A PRINCESA se acostó al comienzo de
la noche, poco después del rosario. En el salón, medio apagado,
hablaban en voz baja las viejas damas que desde hacía veinte años
acudían regularmente a la tertulia del Palacio Gaetani: Comenzaba a
sentirse el calor, y estaban abiertas las puertas de cristales que
daban al jardín. Dos hijas de la Princesa, María Socorro y María
Pilar, hacían los honores: La conversación era lánguida, de una
languidez apocada y beata. Afortunadamente, al sonar las nueve en
el reloj de la Catedral, las señoras se levantaron, y María Socorro
y María Pilar salieron acompañándolas. Yo quedé solo en el vasto
salón, y no sabiendo qué hacer, bajé al jardín.
Era una noche de Primavera, silenciosa y fragante. El aire agitaba las ramas de los árboles con blando movimiento, y la luna iluminaba por un instante la sombra y el misterio de los follajes. Sentíase pasar por el jardín un largo estremecimiento, y luego todo quedaba en esa amorosa paz de las noches serenas. En el azul profundo temblaban las estrellas, y la quietud del jardín parecía mayor que la quietud del cielo. A lo lejos, el mar, misterioso y ondulante, exhalaba su eterna queja. Las dormidas olas fosforecían al pasar tumbando los delfines, y una vela latina cruzaba el horizonte bajo la luna pálida.
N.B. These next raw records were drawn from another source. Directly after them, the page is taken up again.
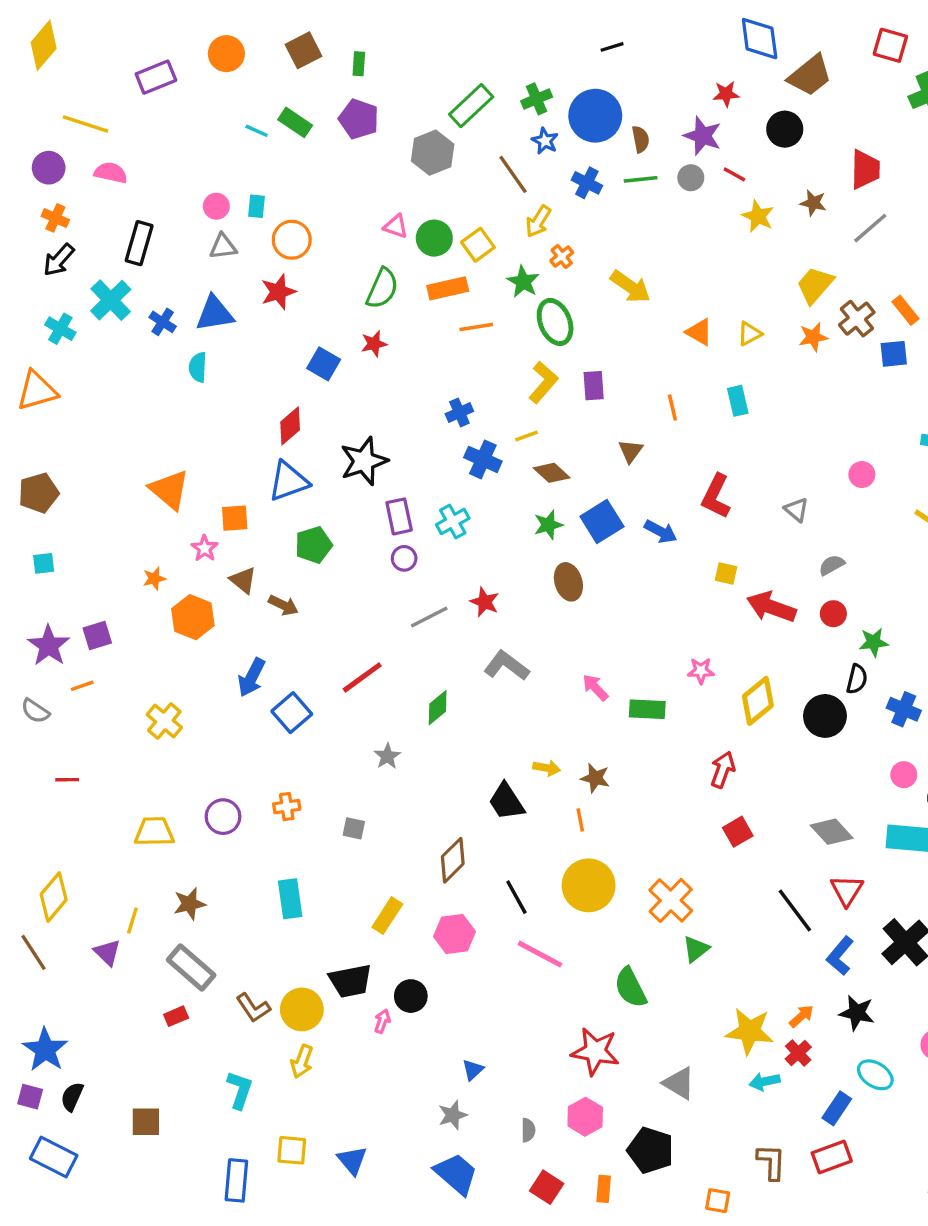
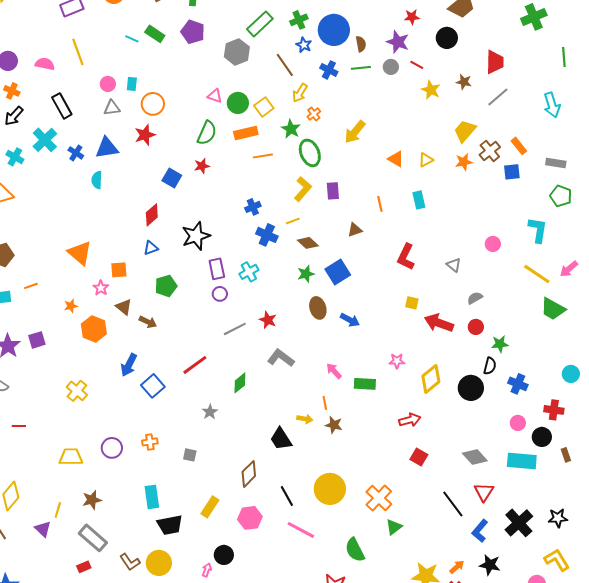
yellow line: (86, 124) -> (78, 52), moved, turned 52
black rectangle: (139, 243) -> (62, 106), turned -45
yellow arrow: (630, 287) -> (355, 132), turned 95
brown triangle: (630, 451) -> (355, 230), turned 35
blue triangle: (288, 481) -> (151, 248), size x0.6
blue arrow: (661, 532) -> (350, 320), moved
orange line: (82, 686) -> (31, 286), moved
red arrow: (723, 770) -> (410, 420), turned 55
orange line: (580, 820) -> (325, 403), moved
red square: (738, 832) -> (419, 457), turned -30
black trapezoid: (350, 981) -> (170, 525), moved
Yo recorría un sendero orillado por floridos rosales: Las luciérnagas brillaban al pie de los arbustos, el aire era fragante, y el más leve soplo bastaba para deshojar en los tallos las rosas marchitas. Yo sentía esa vaga y romántica tristeza que encanta los enamoramientos juveniles, con la leyenda de los grandes y trágicos dolores que se visten a la usanza antigua. Consideraba la herida de mi corazón como aquellas que no tienen cura, y pensaba que de un modo fatal decidiría de mi suerte. Con extremos verterianos soñaba superar a todos los amantes que en el mundo han sido, y por infortunados y leales pasaron a la historia, y aún asomaron más de una vez la faz lacrimosa en las cantigas del vulgo. Desgraciadamente, quedéme sin superarlos, porque tales romanticismos nunca fueron otra cosa que un perfume derramado sobre todos mis amores de juventud. ¡Locuras gentiles y fugaces que duraban algunas horas, y que, sin duda por eso, me han hecho suspirar y sonreír toda la vida!
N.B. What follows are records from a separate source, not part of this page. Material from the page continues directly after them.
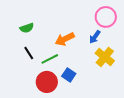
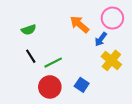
orange arrow: (65, 39) -> (80, 24), moved, turned 66
blue square: (69, 75) -> (82, 85), moved

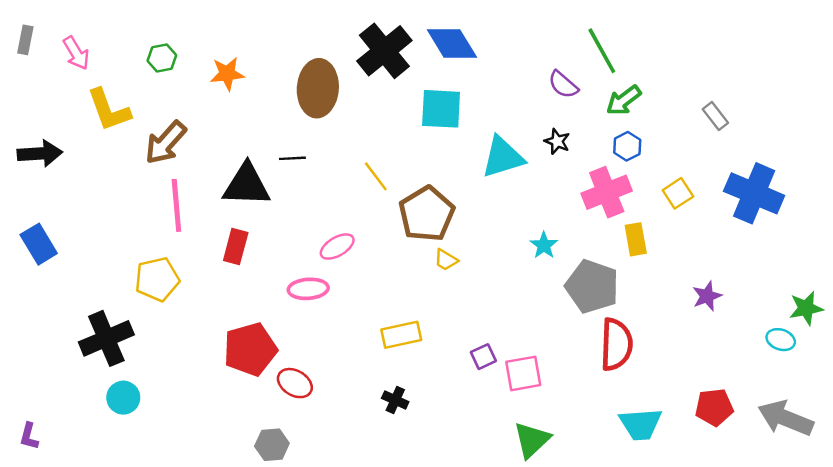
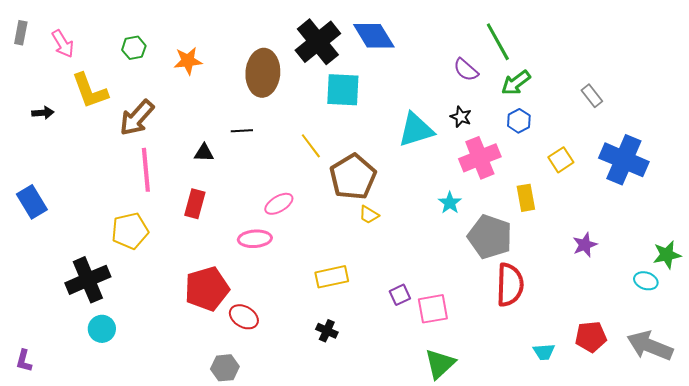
cyan square: (441, 109) -> (343, 90), moved
black arrow: (40, 153) -> (43, 113), moved, size x0.6
black triangle: (247, 185) -> (204, 153), size x0.5
pink cross: (607, 192) -> (480, 158), moved
cyan trapezoid: (641, 424) -> (544, 352), moved, size x0.6

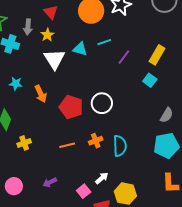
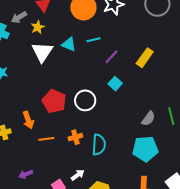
gray arrow: (28, 27) -> (19, 17), turned 49
cyan square: (150, 80) -> (115, 84), moved
orange arrow: (41, 94) -> (28, 120), moved

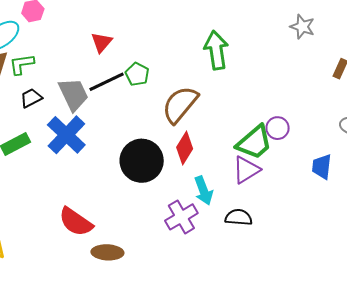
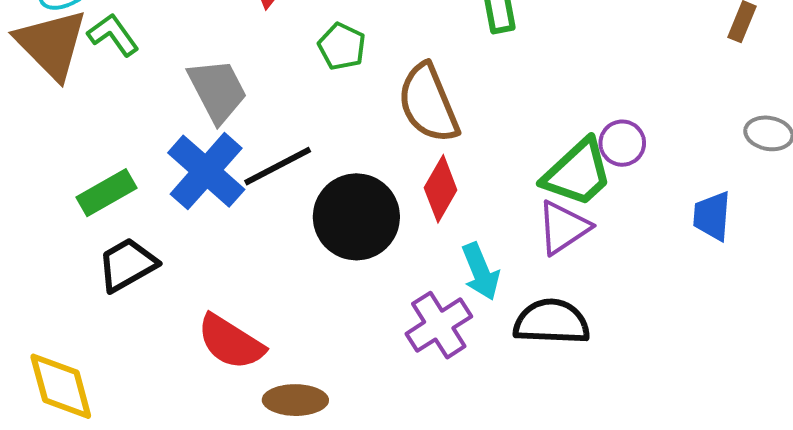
green L-shape: (22, 64) -> (113, 35), turned 64
black line: (107, 82) -> (278, 166), moved
black trapezoid: (31, 98) -> (127, 265), moved, size x1.4
brown semicircle: (180, 105) -> (428, 103), turned -60
black semicircle: (239, 217) -> (552, 322), size x1.4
De pronto huyeron mis pensamientos. Daba las doce el viejo reloj de la Catedral, y cada campanada, en el silencio del jardín, retumbó con majestad sonora. Volví al salón, donde ya estaban apagadas las luces. En los cristales de una ventana temblaba el reflejo de la luna, y allá, en el fondo, brillaba la esfera de un reloj, que con delicado y argentino son daba también las doce. Me detuve en la puerta, para acostumbrarme a la oscuridad, y poco a poco mis ojos columbraron la forma incierta de las cosas. Una mujer hallábase sentada en el sofá del estrado. Yo sólo distinguía sus manos blancas: El cuerpo era una sombra negra. Quise acercarme, y vi cómo sin ruido se ponía en pie y cómo sin ruido se alejaba y desaparecía. Hubiérala creído un fantasma engaño de mis ojos, si al dejar de verla no llegase hasta mí un sollozo. Al pie del sofá estaba caído un pañuelo perfumado de rosas y húmedo de llanto. Lo besé con afán. No dudaba que aquel fantasma había sido María Rosario.
Pasé la noche en vela, sin conseguir conciliar el sueño. Vi rayar el alba en las ventanas de mi alcoba, y sólo entonces, en medio del alegre voltear de un esquilón que tocaba a misa, me dormí. Al despertarme, ya muy entrado el día, supe con profundo reconocimiento cuánto por la salud de mi alma se interesaba la Princesa Gaetani. La noble señora estaba muy afligida porque yo había perdido el Oficio Divino.